(Data records)
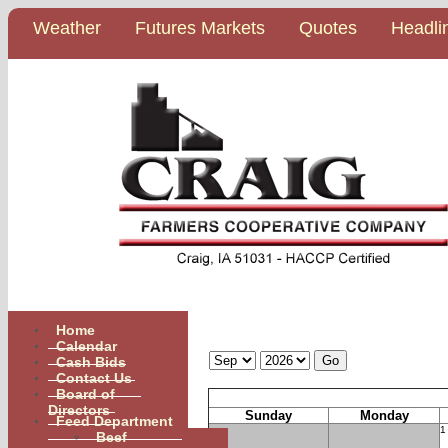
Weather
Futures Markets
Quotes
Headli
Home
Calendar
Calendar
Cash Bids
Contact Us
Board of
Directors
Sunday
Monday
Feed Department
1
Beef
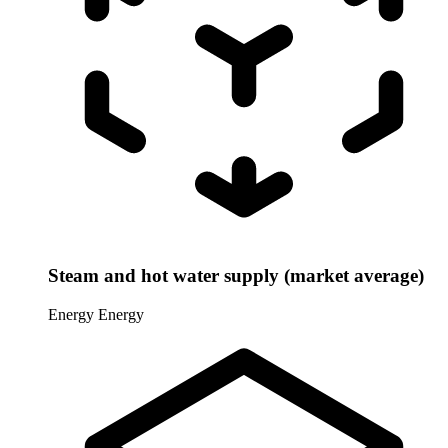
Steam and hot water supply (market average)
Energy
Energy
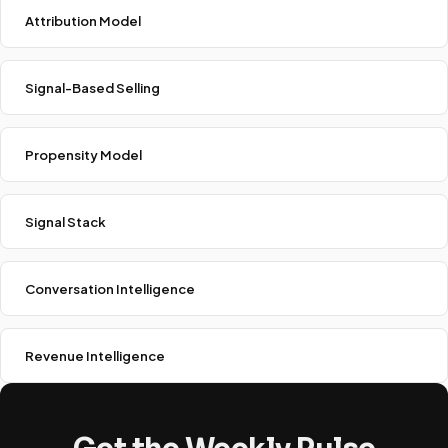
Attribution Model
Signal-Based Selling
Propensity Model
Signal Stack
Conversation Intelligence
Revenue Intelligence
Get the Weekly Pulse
* * *
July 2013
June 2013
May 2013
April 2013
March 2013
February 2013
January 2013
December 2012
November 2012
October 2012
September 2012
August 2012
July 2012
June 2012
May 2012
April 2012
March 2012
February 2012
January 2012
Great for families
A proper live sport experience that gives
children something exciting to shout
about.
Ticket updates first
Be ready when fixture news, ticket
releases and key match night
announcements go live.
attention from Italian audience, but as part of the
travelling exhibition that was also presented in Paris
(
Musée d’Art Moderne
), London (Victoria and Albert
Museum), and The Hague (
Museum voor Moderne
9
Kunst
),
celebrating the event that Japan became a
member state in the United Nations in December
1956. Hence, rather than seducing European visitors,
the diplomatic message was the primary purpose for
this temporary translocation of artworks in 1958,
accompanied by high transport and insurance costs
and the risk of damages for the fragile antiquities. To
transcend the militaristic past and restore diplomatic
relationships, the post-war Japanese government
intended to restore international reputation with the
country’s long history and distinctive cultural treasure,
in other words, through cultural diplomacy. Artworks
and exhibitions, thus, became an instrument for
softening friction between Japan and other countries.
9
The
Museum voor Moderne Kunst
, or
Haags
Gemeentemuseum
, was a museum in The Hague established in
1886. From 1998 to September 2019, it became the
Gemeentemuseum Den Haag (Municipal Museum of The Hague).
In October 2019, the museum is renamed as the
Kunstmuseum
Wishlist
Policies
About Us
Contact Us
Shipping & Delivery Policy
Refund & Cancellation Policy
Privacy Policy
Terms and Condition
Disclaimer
--
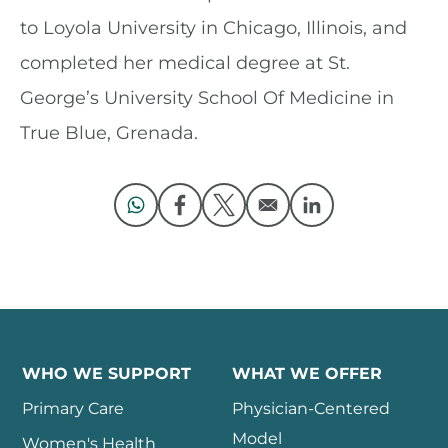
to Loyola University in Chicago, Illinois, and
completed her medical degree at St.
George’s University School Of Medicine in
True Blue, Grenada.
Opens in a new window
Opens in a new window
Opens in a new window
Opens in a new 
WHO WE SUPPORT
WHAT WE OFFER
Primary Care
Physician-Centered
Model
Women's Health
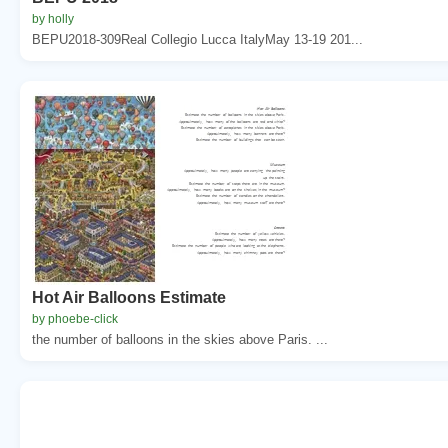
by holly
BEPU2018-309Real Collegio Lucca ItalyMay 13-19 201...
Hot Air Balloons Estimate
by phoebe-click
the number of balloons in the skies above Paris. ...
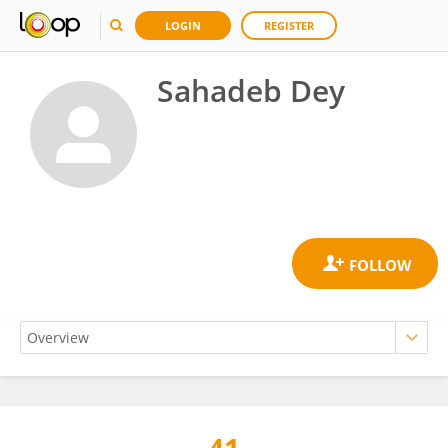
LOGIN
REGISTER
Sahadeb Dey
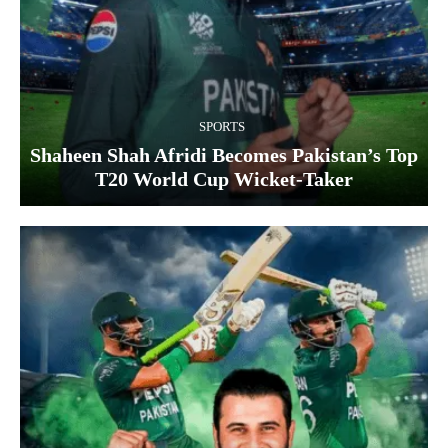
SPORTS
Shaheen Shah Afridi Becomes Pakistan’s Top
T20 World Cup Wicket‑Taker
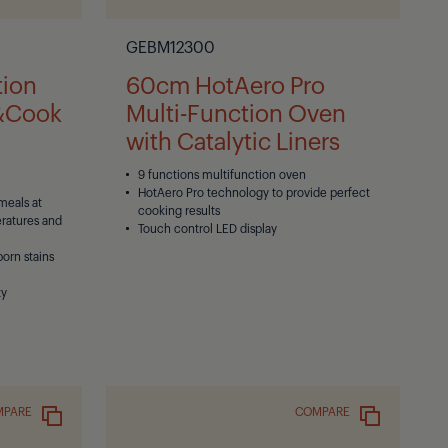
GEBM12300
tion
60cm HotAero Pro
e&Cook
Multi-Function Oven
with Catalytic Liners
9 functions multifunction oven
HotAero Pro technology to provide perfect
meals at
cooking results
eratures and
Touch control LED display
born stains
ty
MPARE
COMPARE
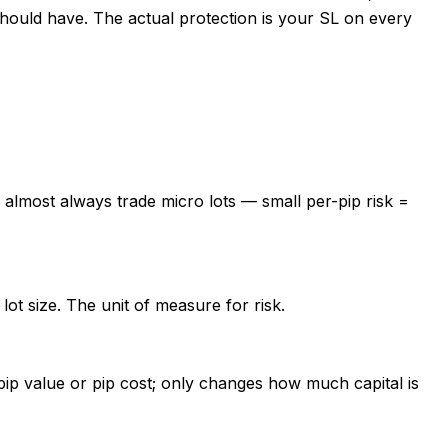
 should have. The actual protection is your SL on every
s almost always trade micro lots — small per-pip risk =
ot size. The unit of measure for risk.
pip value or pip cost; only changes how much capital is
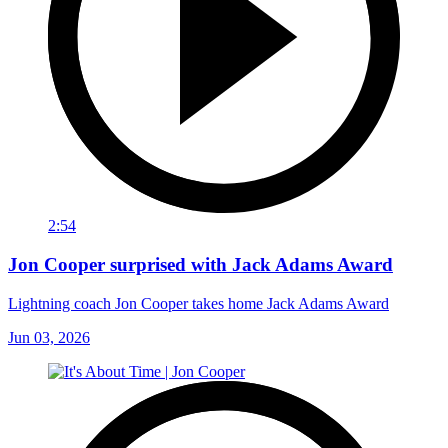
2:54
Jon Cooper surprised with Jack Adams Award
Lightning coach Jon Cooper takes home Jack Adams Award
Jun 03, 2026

What the task asks: How many of the lines above include "Jack"? Only the number should be given.

Written response: 2